Dataset records
*** Begin section ***

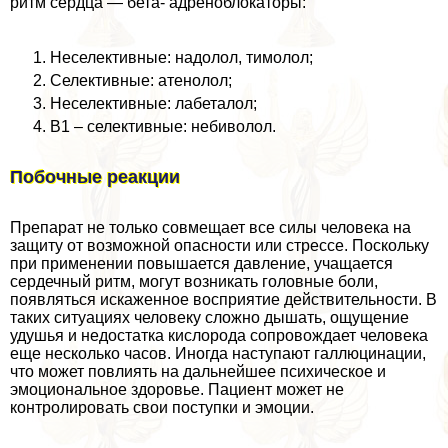
ритм сердца — бета- адреноблокаторы:
Неселективные: надолол, тимолол;
Селективные: атенолол;
Неселективные: лабеталол;
B1 – селективные: небиволол.
Побочные реакции
Препарат не только совмещает все силы человека на
защиту от возможной опасности или стрессе. Поскольку
при применении повышается давление, учащается
сердечный ритм, могут возникать головные боли,
появляться искаженное восприятие действительности. В
таких ситуациях человеку сложно дышать, ощущение
удушья и недостатка кислорода сопровождает человека
еще несколько часов. Иногда наступают галлюцинации,
что может повлиять на дальнейшее психическое и
эмоциональное здоровье. Пациент может не
контролировать свои поступки и эмоции.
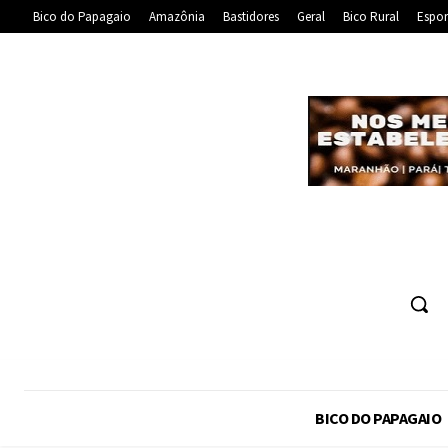
Bico do Papagaio
Amazônia
Bastidores
Geral
Bico Rural
Espor
BICO DO PAPAGAIO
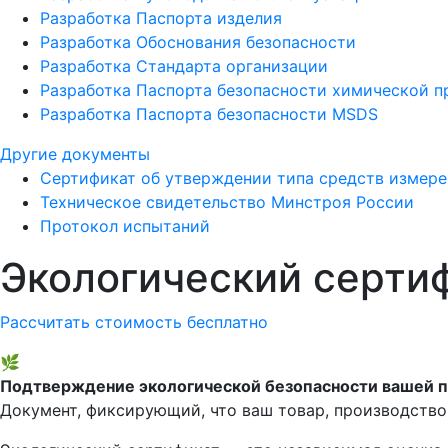
Разработка Паспорта изделия
Разработка Обоснования безопасности
Разработка Стандарта организации
Разработка Паспорта безопасности химической 
Разработка Паспорта безопасности MSDS
Другие документы
Сертификат об утверждении типа средств измер
Техническое свидетельство Минстроя России
Протокол испытаний
Экологический серти
Рассчитать стоимость бесплатно
🌿
Подтверждение экологической безопасности вашей 
Документ, фиксирующий, что ваш товар, производство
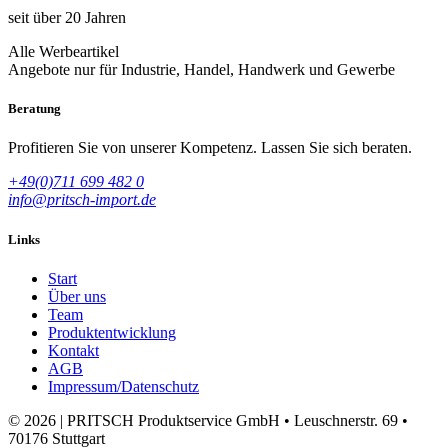
seit über 20 Jahren
Alle Werbeartikel
Angebote nur für Industrie, Handel, Handwerk und Gewerbe
Beratung
Profitieren Sie von unserer Kompetenz. Lassen Sie sich beraten.
+49(0)711 699 482 0
info@pritsch-import.de
Links
Start
Über uns
Team
Produktentwicklung
Kontakt
AGB
Impressum/Datenschutz
© 2026 | PRITSCH Produktservice GmbH • Leuschnerstr. 69 •
70176 Stuttgart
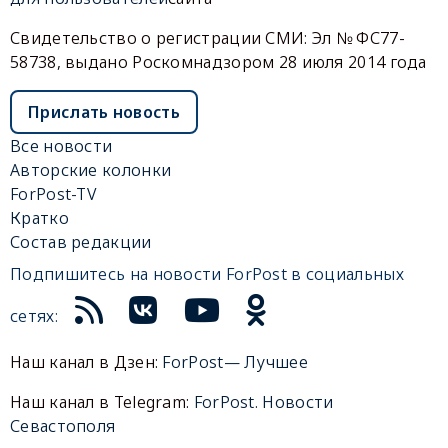
Свидетельство о регистрации СМИ: Эл № ФС77-
58738, выдано Роскомнадзором 28 июля 2014 года
Прислать новость
Все новости
Авторские колонки
ForPost-TV
Кратко
Состав редакции
Подпишитесь на новости ForPost в социальных
сетях:
Наш канал в Дзен:
ForPost— Лучшее
Наш канал в Telegram:
ForPost. Новости
Севастополя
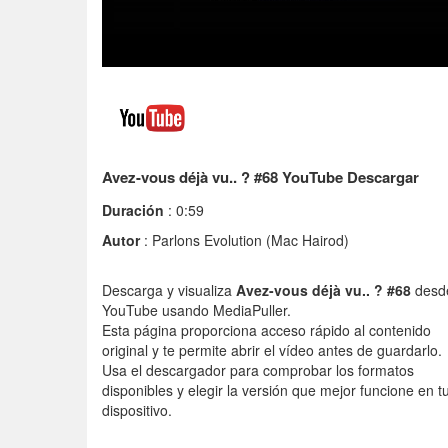
Avez-vous déjà vu.. ? #68 YouTube Descargar
Duración
: 0:59
Autor
: Parlons Evolution (Mac Hairod)
Descarga y visualiza
Avez-vous déjà vu.. ? #68
desd
YouTube usando MediaPuller.
Esta página proporciona acceso rápido al contenido
original y te permite abrir el vídeo antes de guardarlo.
Usa el descargador para comprobar los formatos
disponibles y elegir la versión que mejor funcione en t
dispositivo.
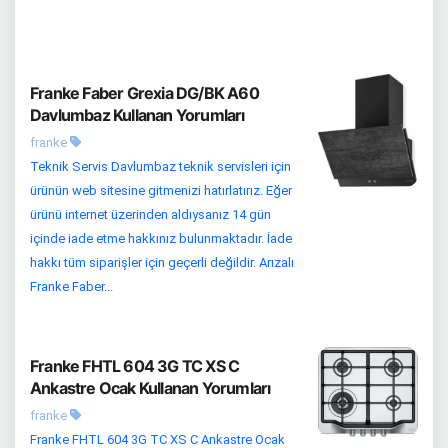
Franke Faber Grexia DG/BK A60
Davlumbaz Kullanan Yorumları
franke
Teknik Servis Davlumbaz teknik servisleri için
ürünün web sitesine gitmenizi hatırlatırız. Eğer
ürünü internet üzerinden aldıysanız 14 gün
içinde iade etme hakkınız bulunmaktadır. İade
hakkı tüm siparişler için geçerli değildir. Arızalı
Franke Faber...
Franke FHTL 604 3G TC XS C
Ankastre Ocak Kullanan Yorumları
franke
Franke FHTL 604 3G TC XS C Ankastre Ocak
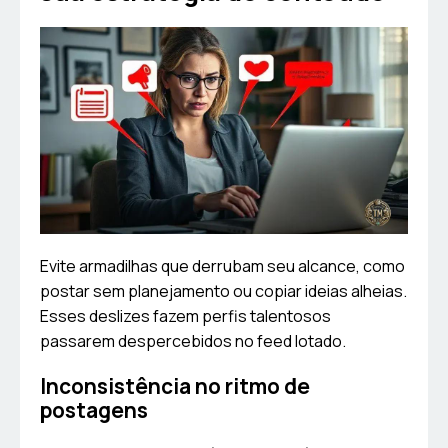
Evite armadilhas que derrubam seu alcance, como
postar sem planejamento ou copiar ideias alheias.
Esses deslizes fazem perfis talentosos
passarem despercebidos no feed lotado.
Inconsistência no ritmo de
postagens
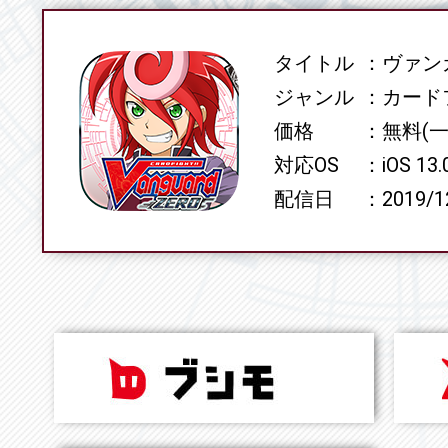
タイトル
ヴァンガ
SPEC
ジャンル
カード
価格
無料(
対応OS
iOS 13
配信日
2019/1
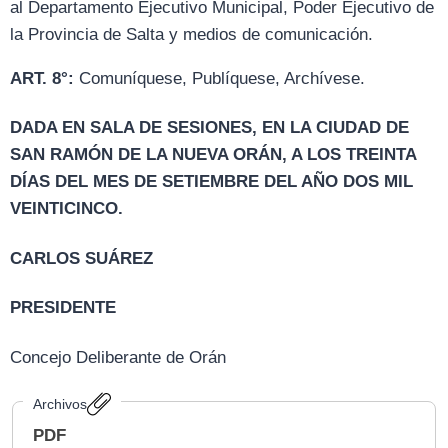
al Departamento Ejecutivo Municipal, Poder Ejecutivo de
la Provincia de Salta y medios de comunicación.
ART. 8°:
Comuníquese, Publíquese, Archívese.
DADA EN SALA DE SESIONES, EN LA CIUDAD DE
SAN RAMÓN DE LA NUEVA ORÁN, A LOS TREINTA
DÍAS DEL MES DE SETIEMBRE DEL AÑO DOS MIL
VEINTICINCO.
CARLOS SUÁREZ
PRESIDENTE
Concejo Deliberante de Orán
Archivos
PDF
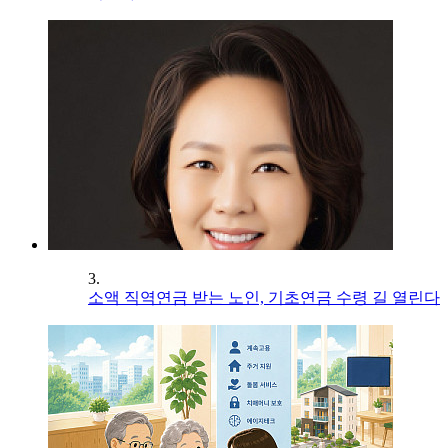
3.
소액 직역연금 받는 노인, 기초연금 수령 길 열린다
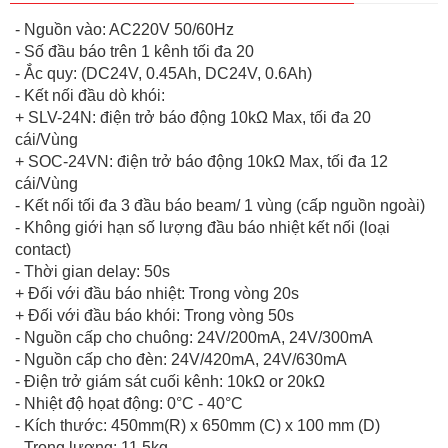
- Nguồn vào: AC220V 50/60Hz
- Số đầu báo trên 1 kênh tối đa 20
- Ắc quy: (DC24V, 0.45Ah, DC24V, 0.6Ah)
- Kết nối đầu dò khói:
+ SLV-24N: điện trở báo động 10kΩ Max, tối đa 20
cái/Vùng
+ SOC-24VN: điện trở báo động 10kΩ Max, tối đa 12
cái/Vùng
- Kết nối tối đa 3 đầu báo beam/ 1 vùng (cấp nguồn ngoài)
- Không giới hạn số lượng đầu báo nhiệt kết nối (loại
contact)
- Thời gian delay: 50s
+ Đối với đầu báo nhiệt: Trong vòng 20s
+ Đối với đầu báo khói: Trong vòng 50s
- Nguồn cấp cho chuông: 24V/200mA, 24V/300mA
- Nguồn cấp cho đèn: 24V/420mA, 24V/630mA
- Điện trở giám sát cuối kênh: 10kΩ or 20kΩ
- Nhiệt độ họat động: 0°C - 40°C
- Kích thước: 450mm(R) x 650mm (C) x 100 mm (D)
- Trọng lượng: 11.5kg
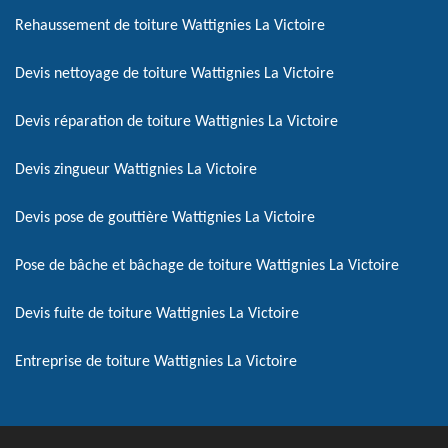
Rehaussement de toiture Wattignies La Victoire
Devis nettoyage de toiture Wattignies La Victoire
Devis réparation de toiture Wattignies La Victoire
Devis zingueur Wattignies La Victoire
Devis pose de gouttière Wattignies La Victoire
Pose de bâche et bâchage de toiture Wattignies La Victoire
Devis fuite de toiture Wattignies La Victoire
Entreprise de toiture Wattignies La Victoire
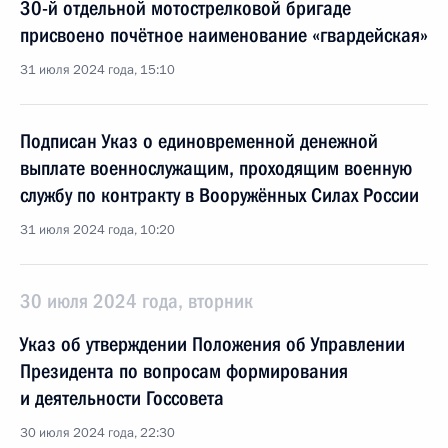
30-й отдельной мотострелковой бригаде
присвоено почётное наименование «гвардейская»
31 июля 2024 года, 15:10
Подписан Указ о единовременной денежной
выплате военнослужащим, проходящим военную
службу по контракту в Вооружённых Силах России
31 июля 2024 года, 10:20
30 июля 2024 года, вторник
Указ об утверждении Положения об Управлении
Президента по вопросам формирования
и деятельности Госсовета
30 июля 2024 года, 22:30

*** End section ***

Activity
Using the data above, which lines fall from the one with "YouTube usando MediaPuller." through the one with "- Thời gian delay: 50s"? Repeat them exactly, ends included, minus any pictures.

Exercise result
YouTube usando MediaPuller.
Esta página proporciona acceso rápido al contenido
original y te permite abrir el vídeo antes de guardarlo.
Usa el descargador para comprobar los formatos
disponibles y elegir la versión que mejor funcione en t
dispositivo.
Franke Faber Grexia DG/BK A60
Davlumbaz Kullanan Yorumları
franke
Teknik Servis Davlumbaz teknik servisleri için
ürünün web sitesine gitmenizi hatırlatırız. Eğer
ürünü internet üzerinden aldıysanız 14 gün
içinde iade etme hakkınız bulunmaktadır. İade
hakkı tüm siparişler için geçerli değildir. Arızalı
Franke Faber...
Franke FHTL 604 3G TC XS C
Ankastre Ocak Kullanan Yorumları
franke
Franke FHTL 604 3G TC XS C Ankastre Ocak
Evite armadilhas que derrubam seu alcance, como
postar sem planejamento ou copiar ideias alheias.
Esses deslizes fazem perfis talentosos
passarem despercebidos no feed lotado.
Inconsistência no ritmo de
postagens
タイトル
ヴァンガ
SPEC
ジャンル
カード
価格
無料(
対応OS
iOS 13
配信日
2019/1
al Departamento Ejecutivo Municipal, Poder Ejecutivo de
la Provincia de Salta y medios de comunicación.
ART. 8°:
Comuníquese, Publíquese, Archívese.
DADA EN SALA DE SESIONES, EN LA CIUDAD DE
SAN RAMÓN DE LA NUEVA ORÁN, A LOS TREINTA
DÍAS DEL MES DE SETIEMBRE DEL AÑO DOS MIL
VEINTICINCO.
CARLOS SUÁREZ
PRESIDENTE
Concejo Deliberante de Orán
Archivos
PDF
3.
소액 직역연금 받는 노인, 기초연금 수령 길 열린다
- Nguồn vào: AC220V 50/60Hz
- Số đầu báo trên 1 kênh tối đa 20
- Ắc quy: (DC24V, 0.45Ah, DC24V, 0.6Ah)
- Kết nối đầu dò khói:
+ SLV-24N: điện trở báo động 10kΩ Max, tối đa 20
cái/Vùng
+ SOC-24VN: điện trở báo động 10kΩ Max, tối đa 12
cái/Vùng
- Kết nối tối đa 3 đầu báo beam/ 1 vùng (cấp nguồn ngoài)
- Không giới hạn số lượng đầu báo nhiệt kết nối (loại
contact)
- Thời gian delay: 50s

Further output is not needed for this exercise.